WHAT YOU WILL DO: Look through the records below and give the number of lines holding the string "ボックス", nothing more.

━━━ DATA TO USE

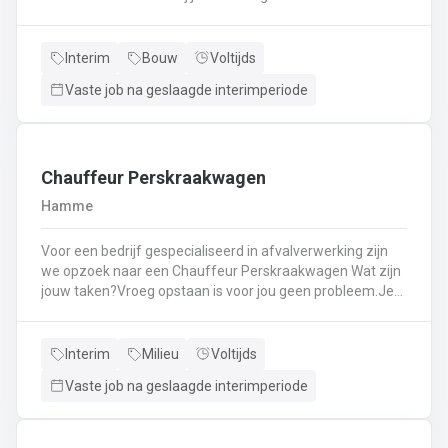
Kassawerk - klantenbedieningAanvullen van rekken, klein
materiaal (licht fysiek werk)Optimale klantenserviceLicht
administratief werk - op termijn: input van klantenorders,
Interim
Bouw
Voltijds
herstellingen etc. + opvolgen Instaan voor de verfmenging
Vaste job na geslaagde interimperiode
- op termijn
Chauffeur Perskraakwagen
Hamme
Voor een bedrijf gespecialiseerd in afvalverwerking zijn
we opzoek naar een Chauffeur Perskraakwagen Wat zijn
jouw taken?Vroeg opstaan is voor jou geen probleem.Je
rijd met een perskraakwagenAfvalophalingVertrekplaats
Waasland
Interim
Milieu
Voltijds
Vaste job na geslaagde interimperiode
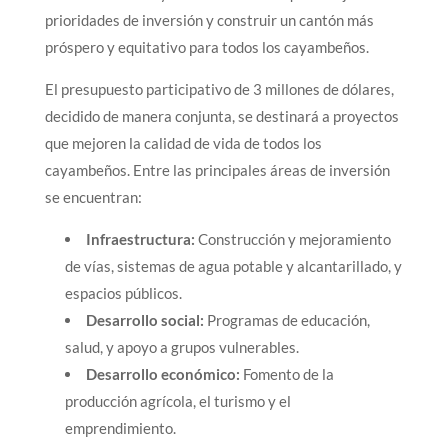
prioridades de inversión y construir un cantón más
próspero y equitativo para todos los cayambeños.
El presupuesto participativo de 3 millones de dólares,
decidido de manera conjunta, se destinará a proyectos
que mejoren la calidad de vida de todos los
cayambeños. Entre las principales áreas de inversión
se encuentran:
Infraestructura:
Construcción y mejoramiento
de vías, sistemas de agua potable y alcantarillado, y
espacios públicos.
Desarrollo social:
Programas de educación,
salud, y apoyo a grupos vulnerables.
Desarrollo económico:
Fomento de la
producción agrícola, el turismo y el
emprendimiento.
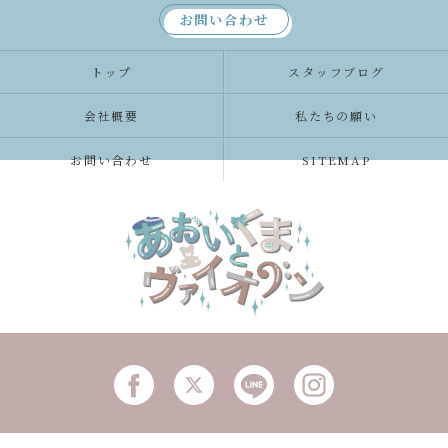
お問い合わせ
トップ
スタッフブログ
会社概要
私たちの願い
お問い合わせ
SITEMAP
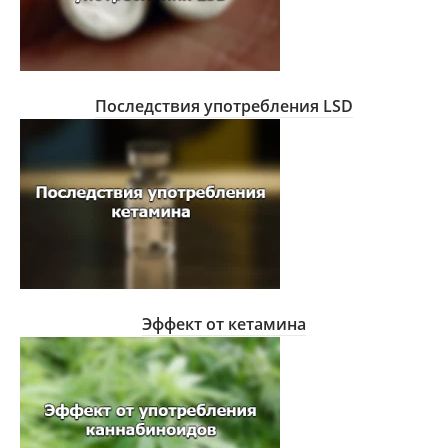
Последствия употребления LSD
Эффект от кетамина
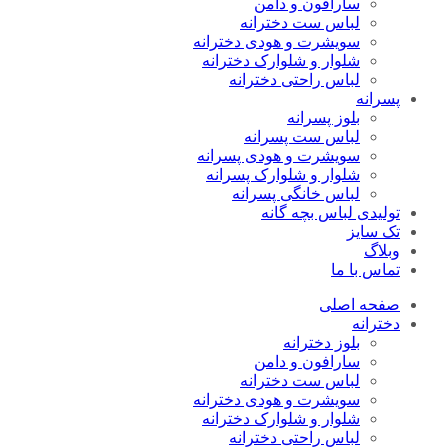
سارافون و دامن
لباس ست دخترانه
سویشرت و هودی دخترانه
شلوار و شلوارک دخترانه
لباس راحتی دخترانه
پسرانه
بلوز پسرانه
لباس ست پسرانه
سویشرت و هودی پسرانه
شلوار و شلوارک پسرانه
لباس خانگی پسرانه
تولیدی لباس بچه گانه
تک سایز
وبلاگ
تماس با ما
صفحه اصلی
دخترانه
بلوز دخترانه
سارافون و دامن
لباس ست دخترانه
سویشرت و هودی دخترانه
شلوار و شلوارک دخترانه
لباس راحتی دخترانه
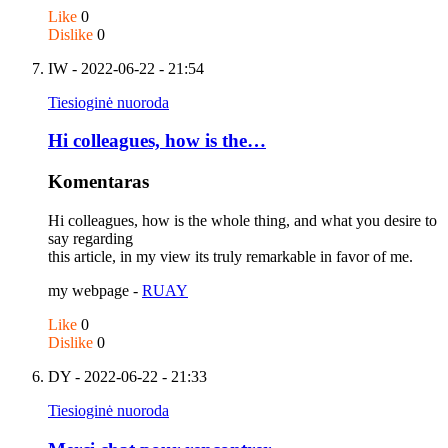
Like
0
Dislike
0
IW
- 2022-06-22 - 21:54
Tiesioginė nuoroda
Hi colleagues, how is the…
Komentaras
Hi colleagues, how is the whole thing, and what you desire to
say regarding
this article, in my view its truly remarkable in favor of me.
my webpage -
RUAY
Like
0
Dislike
0
DY
- 2022-06-22 - 21:33
Tiesioginė nuoroda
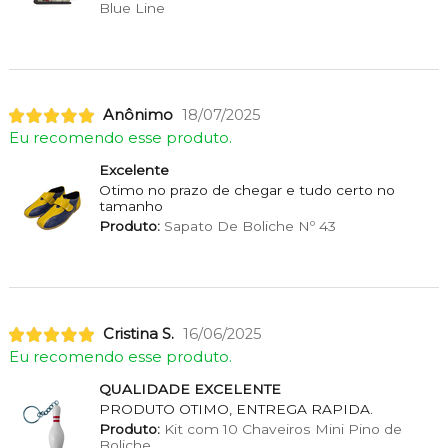
Blue Line
Anônimo
18/07/2025
Eu recomendo esse produto.
Excelente
Otimo no prazo de chegar e tudo certo no
tamanho
Produto:
Sapato De Boliche Nº 43
Cristina S.
16/06/2025
Eu recomendo esse produto.
QUALIDADE EXCELENTE
PRODUTO OTIMO, ENTREGA RAPIDA.
Produto:
Kit com 10 Chaveiros Mini Pino de
Boliche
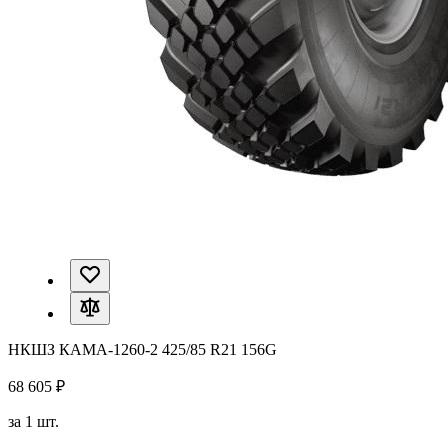
НКШЗ КАМА-1260-2 425/85 R21 156G
68 605 ₽
за 1 шт.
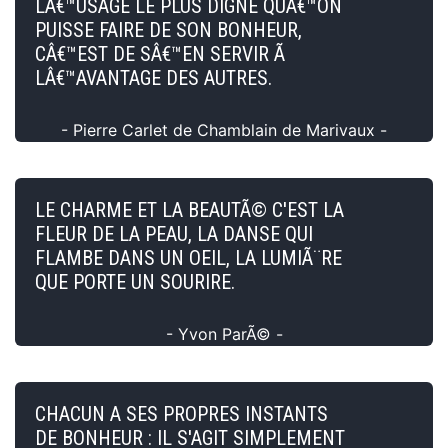
LÂ€™USAGE LE PLUS DIGNE QUÂ€™ON
PUISSE FAIRE DE SON BONHEUR,
CÂ€™EST DE SÂ€™EN SERVIR Ã
LÂ€™AVANTAGE DES AUTRES.
- Pierre Carlet de Chamblain de Marivaux -
LE CHARME ET LA BEAUTÃ© C'EST LA
FLEUR DE LA PEAU, LA DANSE QUI
FLAMBE DANS UN OEIL, LA LUMIÃ¨RE
QUE PORTE UN SOURIRE.
- Yvon ParÃ© -
CHACUN A SES PROPRES INSTANTS
DE BONHEUR : IL S'AGIT SIMPLEMENT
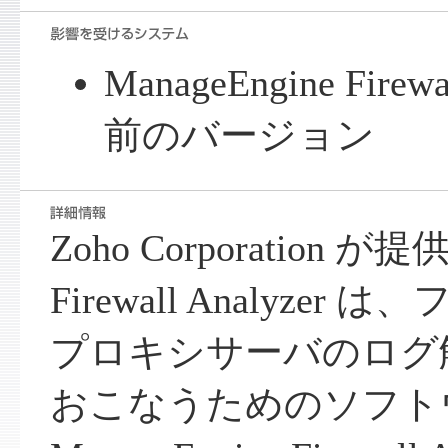
ManageEngine Firewa
前のバージョン
Zoho Corporation が提
Firewall Analyze
プロキシサーバのログ
おこなうためのソフト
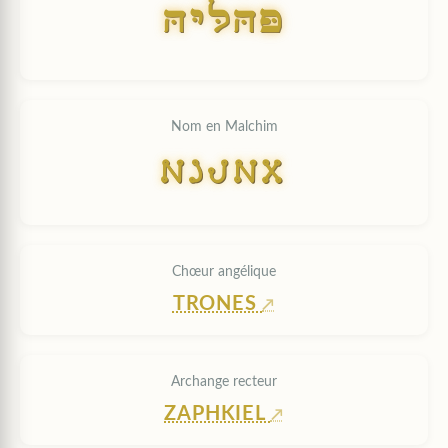
HYLHP
Nom en Malchim
HYLHP
Chœur angélique
TRONES
Archange recteur
ZAPHKIEL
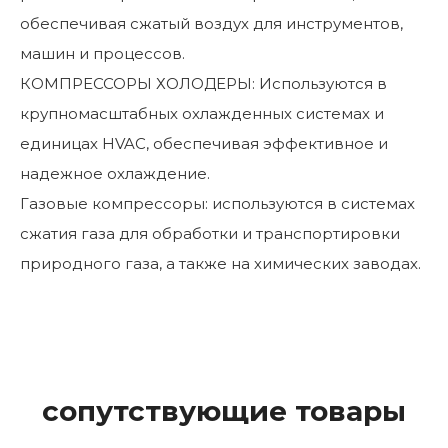
обеспечивая сжатый воздух для инструментов,
машин и процессов.
КОМПРЕССОРЫ ХОЛОДЕРЫ: Используются в
крупномасштабных охлажденных системах и
единицах HVAC, обеспечивая эффективное и
надежное охлаждение.
Газовые компрессоры: используются в системах
сжатия газа для обработки и транспортировки
природного газа, а также на химических заводах.
сопутствующие товары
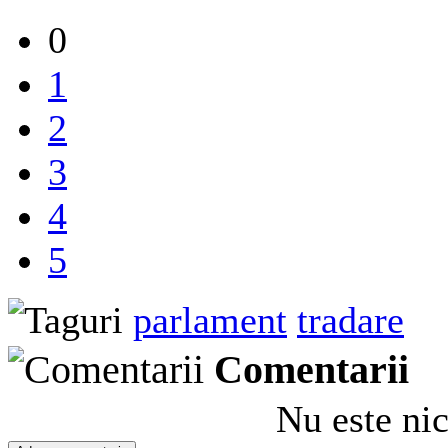
0
1
2
3
4
5
parlament
tradare
Comentarii
Nu este ni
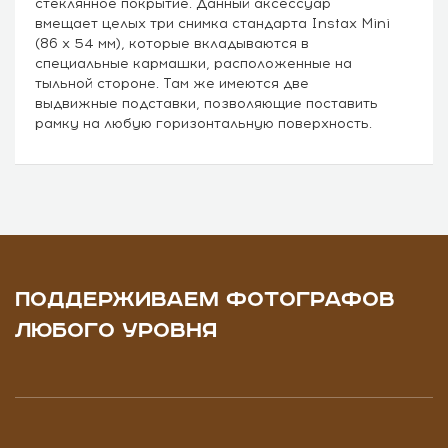
стеклянное покрытие. Данный аксессуар
вмещает целых три снимка стандарта Instax Mini
(86 x 54 мм), которые вкладываются в
специальные кармашки, расположенные на
тыльной стороне. Там же имеются две
выдвижные подставки, позволяющие поставить
рамку на любую горизонтальную поверхность.
ПОДДЕРЖИВАЕМ ФОТОГРАФОВ
ЛЮБОГО УРОВНЯ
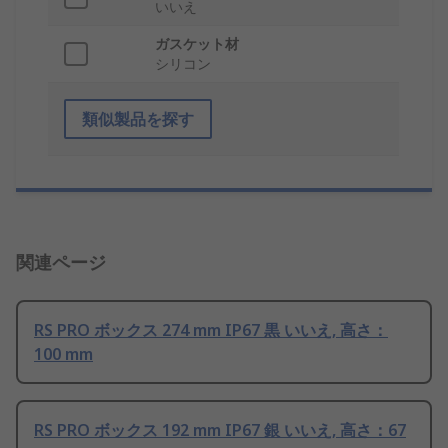
いいえ
ガスケット材
シリコン
類似製品を探す
関連ページ
RS PRO ボックス 274 mm IP67 黒 いいえ, 高さ：
100 mm
RS PRO ボックス 192 mm IP67 銀 いいえ, 高さ：67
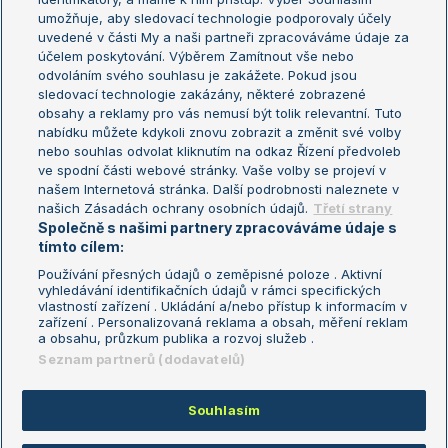
umožňuje, aby sledovací technologie podporovaly účely
Sázkařský žebříček
Wimbledon
uvedené v části My a naši partneři zpracováváme údaje za
US Open
účelem poskytování. Výběrem Zamítnout vše nebo
odvoláním svého souhlasu je zakážete. Pokud jsou
Turnaj mistrů
sledovací technologie zakázány, některé zobrazené
Turnaj mistryň
obsahy a reklamy pro vás nemusí být tolik relevantní. Tuto
Aktualní trendy
nabídku můžete kdykoli znovu zobrazit a změnit své volby
nebo souhlas odvolat kliknutím na odkaz Řízení předvoleb
ve spodní části webové stránky. Vaše volby se projeví v
Fotbalové přestupy
našem Internetová stránka. Další podrobnosti naleznete v
Livesport Daily
našich Zásadách ochrany osobních údajů.
Třetí strany
Společně s našimi partnery zpracováváme údaje s
LS Prague Open
tímto cílem:
Používání přesných údajů o zeměpisné poloze . Aktivní
vyhledávání identifikačních údajů v rámci specifických
vlastností zařízení . Ukládání a/nebo přístup k informacím v
Podmínky užití
Nastavení soukromí
zařízení . Personalizovaná reklama a obsah, měření reklam
GDPR a žurnalistika
Reklama
a obsahu, průzkum publika a rozvoj služeb .
Informace o zpracování osobních
Kontakt
Seznam partnerů (dodavatelů)
údajů
Tiráž
Souhlasím
Copyright © 2008-2026 TenisPortal.cz. Využíváme zpravodajství ČTK.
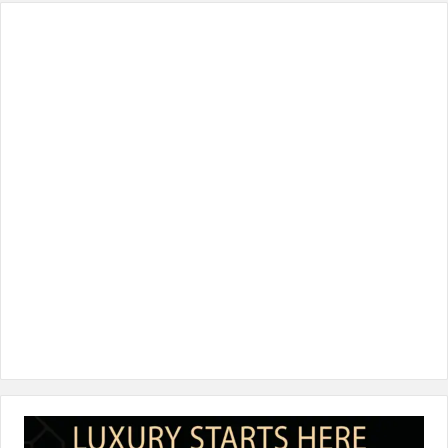
س
ي
ن
س
k
ب
ت
ك
ت
T
و
ر
د
ق
o
ك
إ
ر
k
ن
ا
م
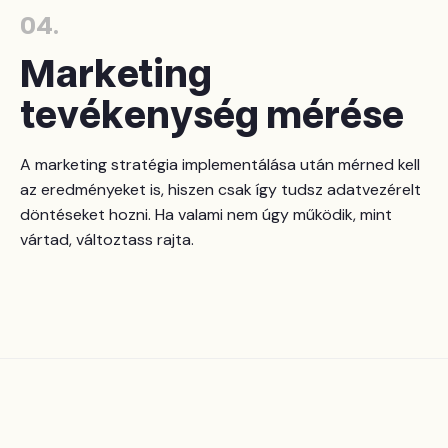
04.
Marketing
tevékenység mérése
A marketing stratégia implementálása után mérned kell
az eredményeket is, hiszen csak így tudsz adatvezérelt
döntéseket hozni. Ha valami nem úgy működik, mint
vártad, változtass rajta.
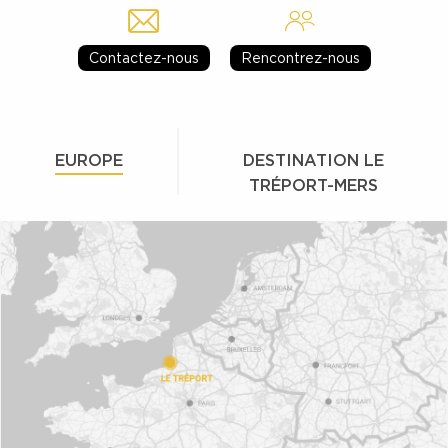
Contactez-nous
Rencontrez-nous
EUROPE
DESTINATION LE
TRÉPORT-MERS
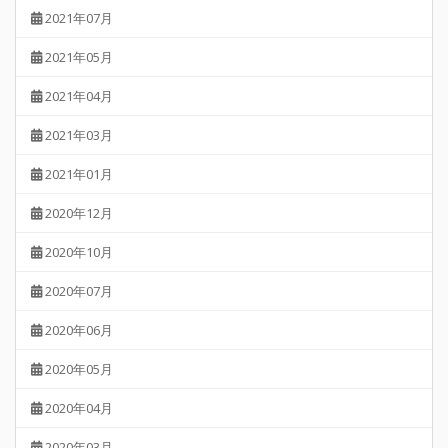
2021年07月
2021年05月
2021年04月
2021年03月
2021年01月
2020年12月
2020年10月
2020年07月
2020年06月
2020年05月
2020年04月
2020年03月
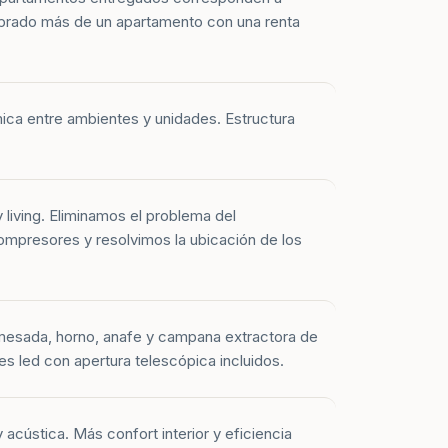
prado más de un apartamento con una renta
mica entre ambientes y unidades. Estructura
y living. Eliminamos el problema del
mpresores y resolvimos la ubicación de los
mesada, horno, anafe y campana extractora de
es led con apertura telescópica incluidos.
 acústica. Más confort interior y eficiencia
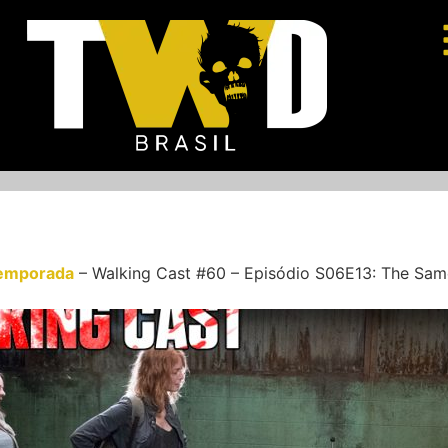
emporada
–
Walking Cast #60 – Episódio S06E13: The Sam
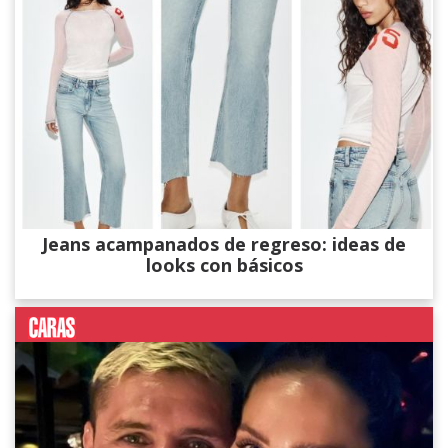
Jeans acampanados de regreso: ideas de
looks con básicos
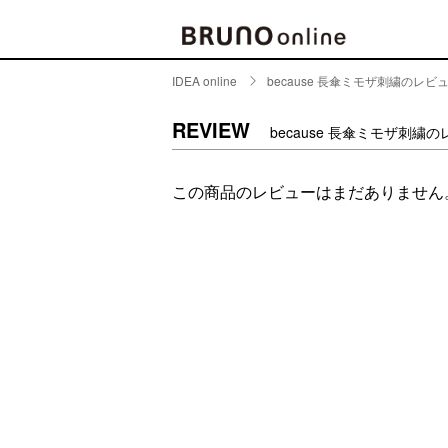
IDEA online
because 長傘ミモザ刺繍のレビ
BRAND
CATE
REVIEW
because 長傘ミモザ刺繍
キッチ
BRUNO
この商品のレビューはまだありません
キッ
MILESTO
食器
ブランド一覧
キッ
キッ
店舗一覧
ピクニ
CONTENTS
ラン
ラン
特集一覧
水筒
ランキング
その
コラム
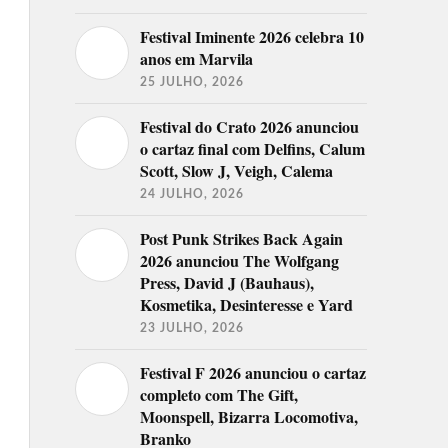
Festival Iminente 2026 celebra 10
anos em Marvila
25 JULHO, 2026
Festival do Crato 2026 anunciou
o cartaz final com Delfins, Calum
Scott, Slow J, Veigh, Calema
24 JULHO, 2026
Post Punk Strikes Back Again
2026 anunciou The Wolfgang
Press, David J (Bauhaus),
Kosmetika, Desinteresse e Yard
23 JULHO, 2026
Festival F 2026 anunciou o cartaz
completo com The Gift,
Moonspell, Bizarra Locomotiva,
Branko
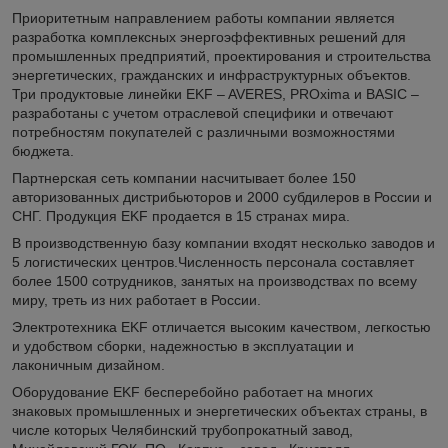
Приоритетным направлением работы компании является
разработка комплексных энергоэффективных решений для
промышленных предприятий, проектирования и строительства
энергетических, гражданских и инфраструктурных объектов.
Три продуктовые линейки EKF – AVERES, PROxima и BASIC –
разработаны с учетом отраслевой специфики и отвечают
потребностям покупателей с различными возможностями
бюджета.
Партнерская сеть компании насчитывает более 150
авторизованных дистрибьюторов и 2000 субдилеров в России и
СНГ. Продукция EKF продается в 15 странах мира.
В производственную базу компании входят несколько заводов и
5 логистических центров.Численность персонала составляет
более 1500 сотрудников, занятых на производствах по всему
миру, треть из них работает в России.
Электротехника EKF отличается высоким качеством, легкостью
и удобством сборки, надежностью в эксплуатации и
лаконичным дизайном.
Оборудование EKF бесперебойно работает на многих
знаковых промышленных и энергетических объектах страны, в
числе которых Челябинский трубопрокатный завод,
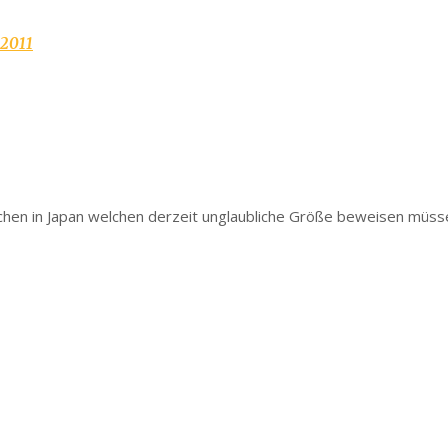
.2011
n in Japan welchen derzeit unglaubliche Größe beweisen müssen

━━━━━━

EXERCISE SOLUTION: 2